◆ **Instructions for the task**: Starting at the first line of the entries below, restate each line exactly until you reach the line with "Questo nome di", and print that one too. Leave the pictures out and stop there.

Extracted page text data
**********

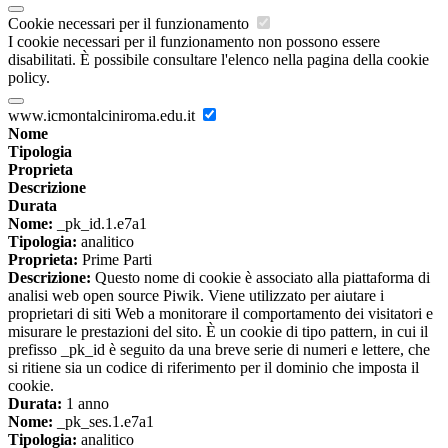
Cookie necessari per il funzionamento
I cookie necessari per il funzionamento non possono essere
disabilitati. È possibile consultare l'elenco nella pagina della cookie
policy.
www.icmontalciniroma.edu.it
Nome
Tipologia
Proprieta
Descrizione
Durata
Nome:
_pk_id.1.e7a1
Tipologia:
analitico
Proprieta:
Prime Parti
Descrizione:
Questo nome di cookie è associato alla piattaforma di
analisi web open source Piwik. Viene utilizzato per aiutare i
proprietari di siti Web a monitorare il comportamento dei visitatori e
misurare le prestazioni del sito. È un cookie di tipo pattern, in cui il
prefisso _pk_id è seguito da una breve serie di numeri e lettere, che
si ritiene sia un codice di riferimento per il dominio che imposta il
cookie.
Durata:
1 anno
Nome:
_pk_ses.1.e7a1
Tipologia:
analitico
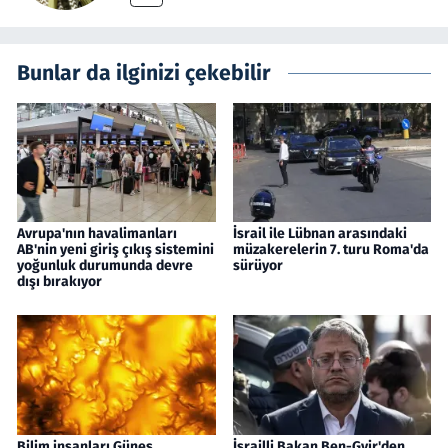
Bunlar da ilginizi çekebilir
Avrupa'nın havalimanları
İsrail ile Lübnan arasındaki
AB'nin yeni giriş çıkış sistemini
müzakerelerin 7. turu Roma'da
yoğunluk durumunda devre
sürüyor
dışı bırakıyor
Bilim insanları Güneş
İsrailli Bakan Ben-Gvir'den,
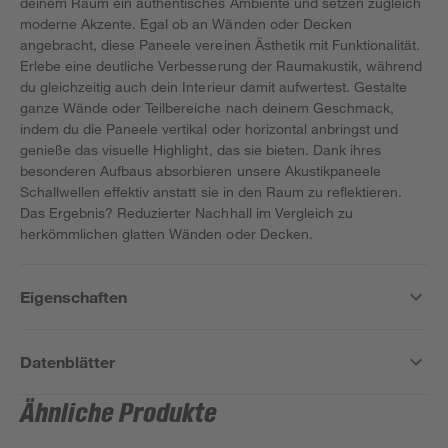
deinem Raum ein authentisches Ambiente und setzen zugleich
moderne Akzente. Egal ob an Wänden oder Decken
angebracht, diese Paneele vereinen Ästhetik mit Funktionalität.
Erlebe eine deutliche Verbesserung der Raumakustik, während
du gleichzeitig auch dein Interieur damit aufwertest. Gestalte
ganze Wände oder Teilbereiche nach deinem Geschmack,
indem du die Paneele vertikal oder horizontal anbringst und
genieße das visuelle Highlight, das sie bieten. Dank ihres
besonderen Aufbaus absorbieren unsere Akustikpaneele
Schallwellen effektiv anstatt sie in den Raum zu reflektieren.
Das Ergebnis? Reduzierter Nachhall im Vergleich zu
herkömmlichen glatten Wänden oder Decken.
Eigenschaften
Datenblätter
Ähnliche Produkte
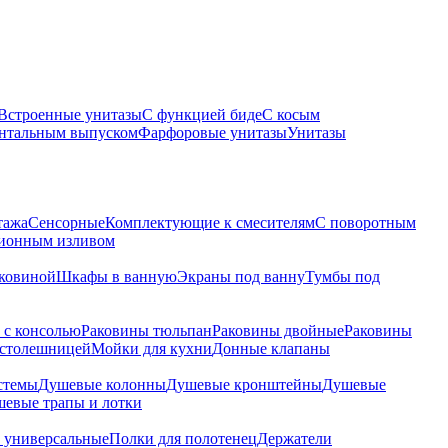
Встроенные унитазы
С функцией биде
С косым
онтальным выпуском
Фарфоровые унитазы
Унитазы
тажа
Сенсорные
Комплектующие к смесителям
С поворотным
ционным изливом
аковиной
Шкафы в ванную
Экраны под ванну
Тумбы под
 с консолью
Раковины тюльпан
Раковины двойные
Раковины
 столешницей
Мойки для кухни
Донные клапаны
стемы
Душевые колонны
Душевые кронштейны
Душевые
евые трапы и лотки
 универсальные
Полки для полотенец
Держатели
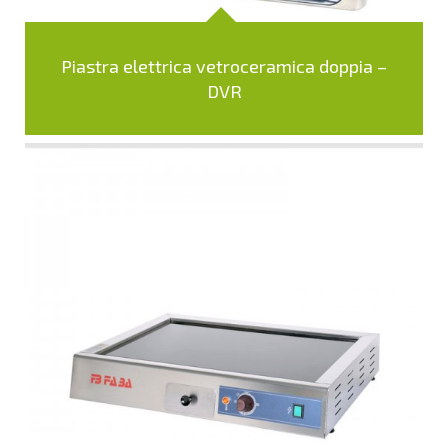
Piastra elettrica vetroceramica doppia –
DVR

**********

◆ **Output for this exercise**:
Cookie necessari per il funzionamento
I cookie necessari per il funzionamento non possono essere
disabilitati. È possibile consultare l'elenco nella pagina della cookie
policy.
www.icmontalciniroma.edu.it
Nome
Tipologia
Proprieta
Descrizione
Durata
Nome:
_pk_id.1.e7a1
Tipologia:
analitico
Proprieta:
Prime Parti
Descrizione:
Questo nome di cookie è associato alla piattaforma di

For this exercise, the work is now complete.